Friday, November 30, 2018

Looking Forward to Winter: December 2018 - February 2019

Why am I always so shocked when December rolls around? The older I get, the faster time goes by. Ah, well. At least I have a lot to look forward to as the holidays approach (and fly by) and we settle in for the cold months of the new year. There are 6 shows opening between the start of December and the end of February: one new musical, one holiday special, one play revival and three new plays. And that doesn't even include off-Broadway shows!

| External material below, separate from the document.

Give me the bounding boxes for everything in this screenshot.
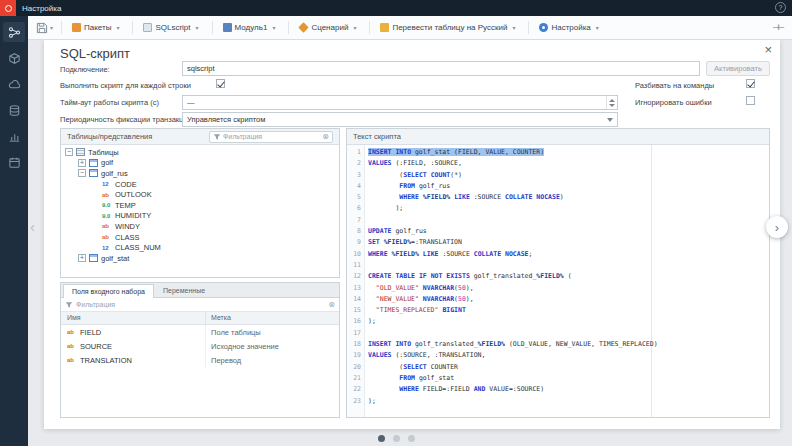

Before we look ahead, let's review what we got to see in the fall. I'd say it was hugely successful: Passion (Signature Theatre, Virginia): A, The Band's Visit (re-visit): A+, The Waverly Gallery: A+, King Kong: C, and The Prom: A+. (And I'd still recommend King Kong - it is fun and spectacular.)

So this is what we have coming up during the next three months. As you can see, it'll be a busy few months.

Torch Song (on Broadway at the Hayes Theatre)

Left over from the fall, I'm looking forward to seeing this as a fan of playwright (in this case) Harvey Fierstein, Michael Urie and especially Mercedes Ruehl. Also, this play, along with the recent The Boys in the Band and Angels in America represent major works of gay theater. Supporting that and learning from it is practically a civic duty these days. I'm very excited about seeing this revival.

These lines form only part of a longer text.